Manatee remains trapped in Biloxi river

Manatee remains trapped in Biloxi river
Officials say the animal needs to be returned to warmer waters. (Photo source: Alabama Marine Mammal Stranding Network)

A manatee that became trapped in the waters of Back Bay Biloxi on Friday is still there, but officials say it is not any danger at this time.

SeaWorld Orlando and other agencies spent much of Friday and Saturday on boats looking for the manatee on the Tchoutacabouffa River. However, high tides and deep water helped the animal to evade rescue crews.

"He's up in the river right now, which has deep pockets of up to 60 feet," said IMMS director Moby Solangi. "Thirty to 60 feet is the depth of the area that he's hanging out in, but the net that the rescue teams were using to try and capture him was only about 18 feet deep. So he would just swim under it. He's definitely a smart mammal."

Solangi said on Sunday that rescue crews had left Biloxi, but IMMS -- along with federal and state agencies -- were still monitoring the situation closely for any changes.

"Apparently, the animal is doing okay," said Solangi. "The rescue crews don't feel that it's life-threatening at this time. If the manatee's condition changes, they will come back and try again. We've had our vets and scientists here at IMMS monitoring the situation, also."

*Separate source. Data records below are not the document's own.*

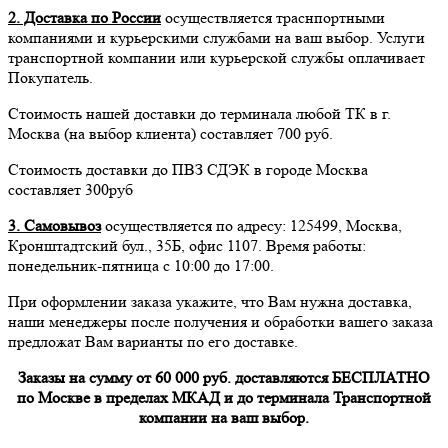
2. Доставка по России
осуществляется траснпортными
компаниями и курьерскими службами на ваш выбор. Услуги
транспортной компании или курьерской службы оплачивает
Покупатель.
Стоимость нашей доставки до терминала любой ТК в г.
Москва (на выбор клиента) составляет 700 руб.
Стоимость доставки до ПВЗ СДЭК в городе Москва
составляет 300руб
3. Самовывоз
осуществляется по адресу: 125499, Москва,
Кронштадтский бул., 35Б, офис 1107. Время работы:
понедельник-пятница с 10:00 до 17:00.
При оформлении заказа укажите, что Вам нужна доставка,
наши менеджеры после получения и обработки вашего заказа
предложат Вам варианты по его доставке.
Заказы на сумму от 60 000 руб. доставляются БЕСПЛАТНО
по Москве в пределах МКАД и до терминала Транспортной
компании на ваш выбор.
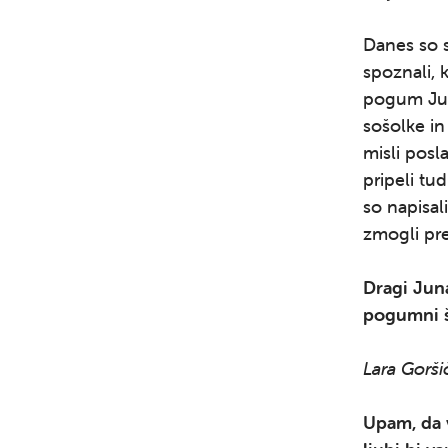
Danes so s
spoznali, 
pogum Juna
sošolke in
misli posl
pripeli tud
so napisali
zmogli pr
Dragi Jun
pogumni
Lara Gorši
Upam, da v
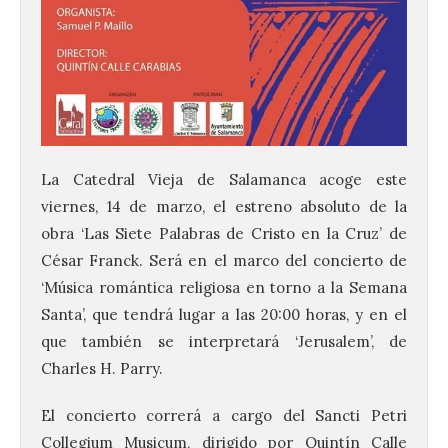
La Catedral Vieja de Salamanca acoge este
viernes, 14 de marzo, el estreno absoluto de la
obra ‘Las Siete Palabras de Cristo en la Cruz’ de
César Franck. Será en el marco del concierto de
‘Música romántica religiosa en torno a la Semana
Santa’, que tendrá lugar a las 20:00 horas, y en el
que también se interpretará ‘Jerusalem’, de
Charles H. Parry.
El concierto correrá a cargo del Sancti Petri
Collegium Musicum, dirigido por Quintín Calle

According to Solangi, they are all hoping that the manatee will either move into shallower water on its own or find it's own way back to the open waters of the Gulf.

"We see cases like this during the wintertime every now and then. This is really not the manatee's habitat, but to them, temperature is more important," explained Solangi. "In spring and summer, (manatees) have accumulated enough fat that they can live without food a little longer than they can live in cold temperatures. So, to them, warm temperatures are more important. Hopefully, he has been able to survive and, as spring comes in, he may move on his own.

If the manatee's condition becomes life-threatening, the rescue teams will return and attempt to capture the animal once more.